The source of this information is CRMLS, the local MLS. I have no idea whether Redfin is using solds-over-idx or some other methodology for this display. But I think it’s illustrative of the issue at hand.
The 14 photographs for the house above are fantastic. They appear to be taken by a professional, so let’s assume that they were.
If the photographer here was using the standard terms (as above), then Redfin as the brokerage is liable for display of these photographs without a license, and the MLS is likely liable for providing these photographs to Redfin. In addition, Bauhause Properties, the listing broker, may be on the hook for providing the photographs to the MLS to be put into the Sold Data compilation which Redfin used to display these images.

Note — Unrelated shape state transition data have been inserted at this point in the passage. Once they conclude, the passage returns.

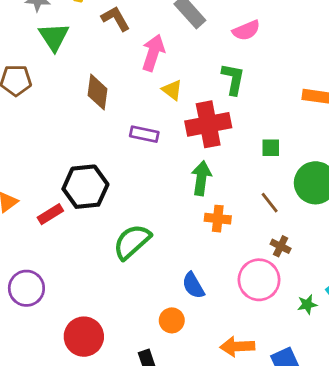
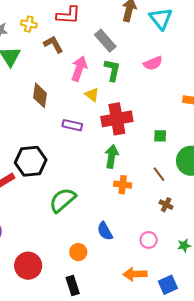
pink semicircle: (246, 30) -> (153, 63), moved
green L-shape: (233, 79) -> (112, 70), moved
pink circle: (259, 280) -> (149, 240), moved, size x0.6
orange circle: (172, 320) -> (78, 252), moved

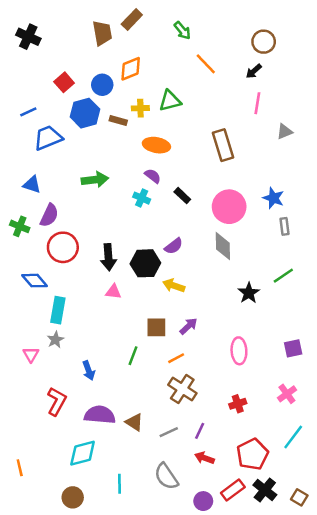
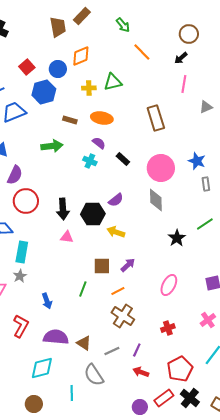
brown rectangle: (118, 120) -> (70, 120), moved
pink ellipse: (239, 351) -> (169, 285), turned 30
gray semicircle: (166, 476) -> (94, 375), moved

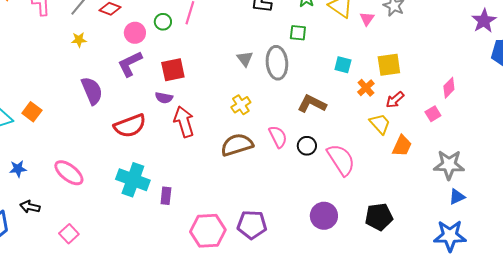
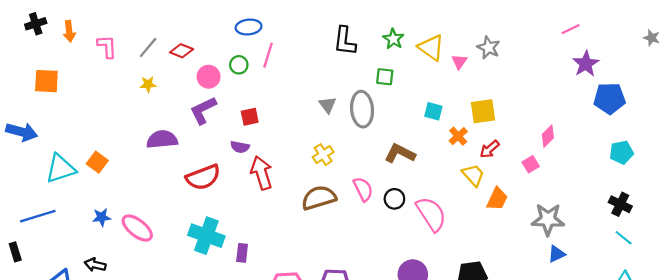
red square: (173, 70) -> (250, 117), size x0.7
purple semicircle: (92, 91) -> (162, 139), turned -72
blue star: (18, 169) -> (102, 217), moved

Because the property has been sold, there is no marketing/promotion of the property here. The argument that perhaps the sold data on Redfin is used to promote Laura Syme the agent or Bauhaus Properties the broker is really, really thin. I don’t think that holds.
The usage here is outside of the photographer’s grant of license, and everyone involved has violated the photographer’s copyright.
It’s just a matter of time before nasty letters, demands for payment, and possibly a class action lawsuit by companies that have sprung up to “protect the photographer’s interests” start coming down the pike.
Get With Your Lawyer
There are a number of things brokers and MLSs can do to avoid this potential liability. This is a blogpost, not legal advice, so I urge you in the strongest terms to consult your own attorney. And I’m not going to get into how you should/could avoid violating copyright — that’s for your attorney to recommend.
However, I will say that brokerages and MLSs should pay careful attention to this issue. They already pay careful attention to Zillow and the portals. But in quite a lot of cases, I believe that solds-over-IDX results in liability for the displaying broker/agent, the listing broker/agent, and the MLS when photographs of the sold listing are provided. Get with your lawyer and fix this before you start getting nastygrams.
Here endeth the public service announcement of the day.